Bank of America mit hohem Verlust
Auch die Quartalszahlen der größten US-Bank, Bank of America, fielen überraschend schwach aus. Es wurde ein Verlust von 2,2 Milliarden Dollar ausgewiesen. Vor allem bei den Konsumentenkrediten gibt es massive Probleme. Allein im dritten Quartal mussten fast eine Milliarde Dollar abgeschrieben werden. Vor einem Jahr wies die Bank noch einen Gewinn von mehr als 700 Millionen Dollar aus. So viel zum Thema Ende der Finanzkrise".
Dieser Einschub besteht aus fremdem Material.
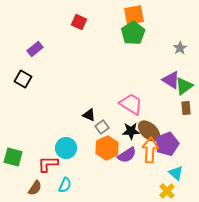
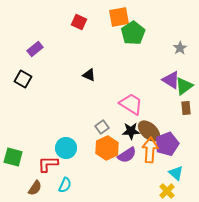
orange square: moved 15 px left, 2 px down
black triangle: moved 40 px up
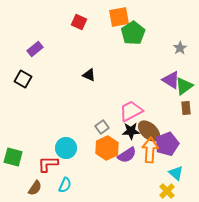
pink trapezoid: moved 7 px down; rotated 60 degrees counterclockwise
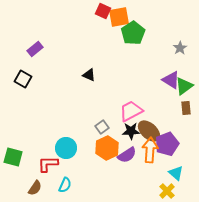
red square: moved 24 px right, 11 px up
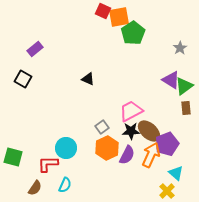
black triangle: moved 1 px left, 4 px down
orange arrow: moved 1 px right, 5 px down; rotated 20 degrees clockwise
purple semicircle: rotated 30 degrees counterclockwise
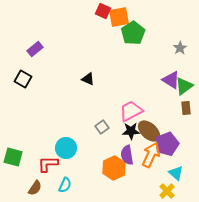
orange hexagon: moved 7 px right, 20 px down
purple semicircle: rotated 144 degrees clockwise
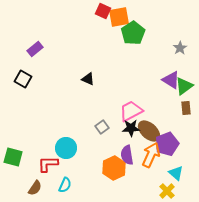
black star: moved 3 px up
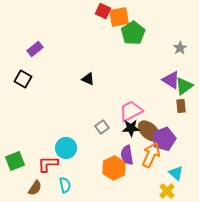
brown rectangle: moved 5 px left, 2 px up
purple pentagon: moved 3 px left, 5 px up
green square: moved 2 px right, 4 px down; rotated 36 degrees counterclockwise
cyan semicircle: rotated 35 degrees counterclockwise
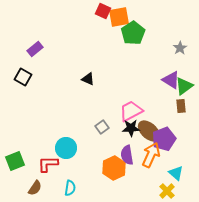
black square: moved 2 px up
cyan semicircle: moved 5 px right, 3 px down; rotated 21 degrees clockwise
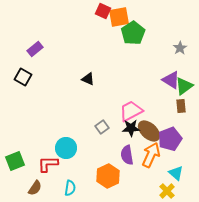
purple pentagon: moved 6 px right
orange hexagon: moved 6 px left, 8 px down
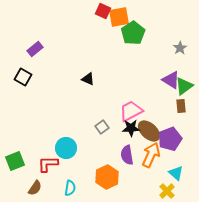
orange hexagon: moved 1 px left, 1 px down
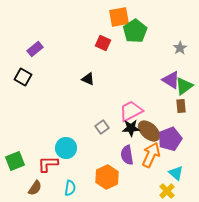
red square: moved 32 px down
green pentagon: moved 2 px right, 2 px up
Drastische Zunahme der Zwangsversteigerungen
Und auch die Krise am US-Immobilienmarkt ist alles andere als ausgestanden. Im dritten Quartal diesen Jahres stieg die Zahl der Versteigerungsanträge um sage und schreibe 23 Prozent im Vergleich zum Vorjahr an. Und auch gegenüber dem Vorquartal betrug das Plus fünf Prozent. Für das Gesamtjahr 2009 werden nun insgesamt ungefähr 3,5 Millionen Zwangsversteigerungen erwartet. Eine Zunahme von mehr als fünfzig Prozent gegenüber 2008 spricht für sich.
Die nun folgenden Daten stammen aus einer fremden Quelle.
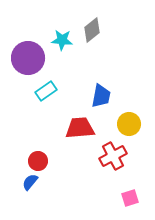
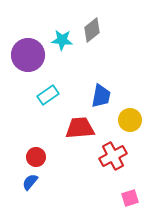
purple circle: moved 3 px up
cyan rectangle: moved 2 px right, 4 px down
yellow circle: moved 1 px right, 4 px up
red circle: moved 2 px left, 4 px up
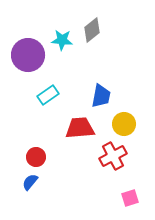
yellow circle: moved 6 px left, 4 px down
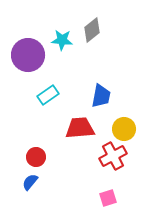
yellow circle: moved 5 px down
pink square: moved 22 px left
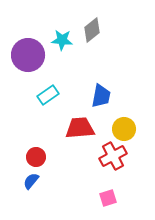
blue semicircle: moved 1 px right, 1 px up
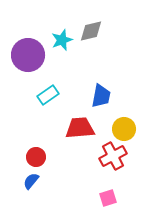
gray diamond: moved 1 px left, 1 px down; rotated 25 degrees clockwise
cyan star: rotated 25 degrees counterclockwise
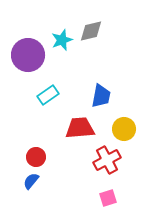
red cross: moved 6 px left, 4 px down
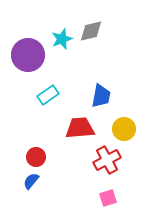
cyan star: moved 1 px up
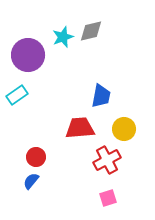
cyan star: moved 1 px right, 2 px up
cyan rectangle: moved 31 px left
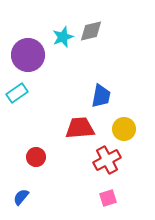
cyan rectangle: moved 2 px up
blue semicircle: moved 10 px left, 16 px down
Gewinnmitnahmen am Goldmarkt
Last but not least, einige Anmerkungen zum Gold. In der vergangenen Woche kletterte der Goldpreis am Mittwoch auf 1070,4 Dollar, ehe zum Wochenende hin leichte Gewinnmitnahmen einsetzten. Am Freitag mussten 1053 Dollar bzw. 706 Euro für eine Feinunze bezahlt werden. Laut einer Bloomberg-Umfrage erwarten neun von 16 befragten Goldhändlern für die kommende Woche weitere Gewinnmitnahmen beim Gold.
Vielleicht, ja vielleicht gibt es ja dadurch noch einmal eine sehr schöne Gelegenheit, das gelbe Edelmetall deutlich preiswerter zu ergattern...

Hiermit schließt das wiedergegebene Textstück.